I’ve always loved communicating with readers. Way back, it was mostly by snail mail. Now it’s through Facebook and my website, and if I don’t answer, it’s usually because there was no question asked! Just the fact of your taking the time to write to me makes me feel good. The overwhelming response to my SPEEDY BD SURVEY of 8/6 was the best birthday gift I could have ever received! I thank you all for that.
There’s always more mail when a new book comes out, but some of the comments coming lately have been so cool that I want to share a few. To set the scene, take a look at the new cover photo on my Facebook page. Those Adirondack chairs? That crystal-clean lake and blue sky? Pines, day lilies, astilbes? Put these things together, and you have GETAWAY, which is what my books represent, which is why they come out in the summer.

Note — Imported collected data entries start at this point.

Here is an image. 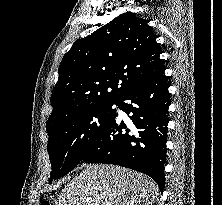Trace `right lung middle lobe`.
<instances>
[{"mask_svg":"<svg viewBox=\"0 0 222 205\" xmlns=\"http://www.w3.org/2000/svg\"><path fill=\"white\" fill-rule=\"evenodd\" d=\"M119 101L100 102L46 125L47 150L52 172L49 183L74 169L84 158L94 139L113 121Z\"/></svg>","mask_w":222,"mask_h":205,"instance_id":"right-lung-middle-lobe-1","label":"right lung middle lobe"}]
</instances>
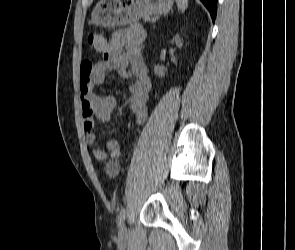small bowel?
Returning <instances> with one entry per match:
<instances>
[{"label": "small bowel", "instance_id": "small-bowel-1", "mask_svg": "<svg viewBox=\"0 0 295 250\" xmlns=\"http://www.w3.org/2000/svg\"><path fill=\"white\" fill-rule=\"evenodd\" d=\"M144 41L145 30L139 25L119 29L99 50L102 54L100 61L93 63L85 60L82 62L80 66V97L83 128L88 144L93 145L96 142L93 132L95 118L102 123L109 122L117 105L114 97H101L94 92V88L103 82L109 72L116 71L123 77L134 79L130 87L129 106L138 125L146 121L151 78L141 53ZM106 146L112 156L120 154L116 140L110 139ZM93 154L97 159L105 157L104 151L100 148H95Z\"/></svg>", "mask_w": 295, "mask_h": 250}]
</instances>
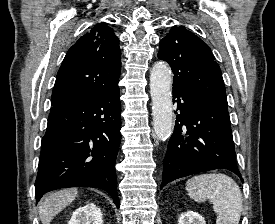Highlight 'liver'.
I'll return each instance as SVG.
<instances>
[{"instance_id":"liver-1","label":"liver","mask_w":275,"mask_h":224,"mask_svg":"<svg viewBox=\"0 0 275 224\" xmlns=\"http://www.w3.org/2000/svg\"><path fill=\"white\" fill-rule=\"evenodd\" d=\"M75 188L59 190L41 199L39 202V217L42 224H50L52 219L70 205L77 197Z\"/></svg>"}]
</instances>
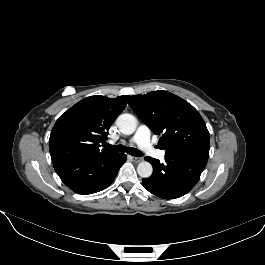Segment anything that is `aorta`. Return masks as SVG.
Listing matches in <instances>:
<instances>
[{"instance_id": "obj_1", "label": "aorta", "mask_w": 265, "mask_h": 265, "mask_svg": "<svg viewBox=\"0 0 265 265\" xmlns=\"http://www.w3.org/2000/svg\"><path fill=\"white\" fill-rule=\"evenodd\" d=\"M116 124L119 131L124 135H131L135 132L137 127V120L131 114H121L117 120ZM138 174L143 178H149L152 175L153 167L147 161H142L137 166Z\"/></svg>"}]
</instances>
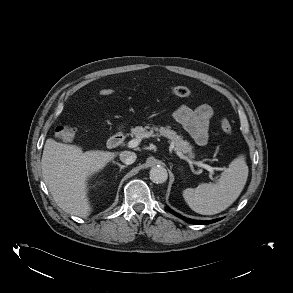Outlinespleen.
I'll return each instance as SVG.
<instances>
[{
  "label": "spleen",
  "mask_w": 293,
  "mask_h": 293,
  "mask_svg": "<svg viewBox=\"0 0 293 293\" xmlns=\"http://www.w3.org/2000/svg\"><path fill=\"white\" fill-rule=\"evenodd\" d=\"M248 172L245 156L240 155L222 172L217 183H202L196 188H187L183 191V197L196 213H220L239 197L246 184Z\"/></svg>",
  "instance_id": "1"
}]
</instances>
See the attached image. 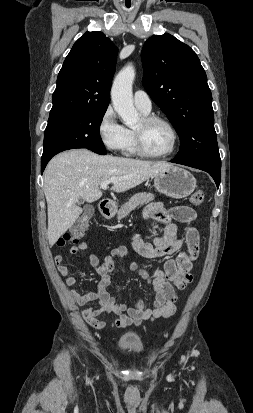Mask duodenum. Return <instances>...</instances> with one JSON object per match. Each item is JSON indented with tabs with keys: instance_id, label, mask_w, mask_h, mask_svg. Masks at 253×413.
Masks as SVG:
<instances>
[{
	"instance_id": "1",
	"label": "duodenum",
	"mask_w": 253,
	"mask_h": 413,
	"mask_svg": "<svg viewBox=\"0 0 253 413\" xmlns=\"http://www.w3.org/2000/svg\"><path fill=\"white\" fill-rule=\"evenodd\" d=\"M99 210L103 217L109 218L113 215L114 208L112 204L108 201H102L99 205Z\"/></svg>"
}]
</instances>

You all get that. You mention where you sat while you were reading Sweet Salt Air. Front porch? Back porch? Bath tub filled with bubbles? Poolside? Beach? Generalizing here, what are some of the interesting places you’ve been while reading a book?
Some of you talk about seeing a particular spot and having the details of a book you were reading there rush back. Has that ever happened to you? It happens to me as a writer. When we’re driving through the New Hampshire lakes region and pass the road to the Rockywold-Deep Haven camp on Squam Lake, I’m back on its shore hearing my very first loon and feeling the conception of Lake News.
One of you sent a photo of your cat reading Sweet Salt Air when you set it down for a minute. Another sent a photo of a dragonfly taking a rest on the book, another of Sweet Salt Air nestled in seashells. Clearly, this particular book works with the great outdoors. Are you able, say, to read a book at a noisy pool or a sandy beach? Do certain books lend themselves to particular reading situations? Would you want to read this book in front of a fireplace?
Many book groups have read Sweet Salt Air but you don’t have to be in a book group to discuss it with others. Do you ever do this? Or do you like to hold your thoughts on a book close until you’ve properly digested them?
As I look back on your comments, though, the one that gets me really thinking is “beach read.” I asked about this in another recent SBDS, but would love to talk about it here. What is a beach read? Obviously we don’t have to be at the beach to read a beach read, but it’s a term that crops up every summer to describe books that take us out of our lives for a brief time. A beach read isn’t so dense that you don’t know what half the words mean. It isn’t so heavy that it casts a pall on your life for days. Rather, it leaves you with a sense of renewal.
At least, that’s how I define it. Do you agree, disagree, want to think about it more?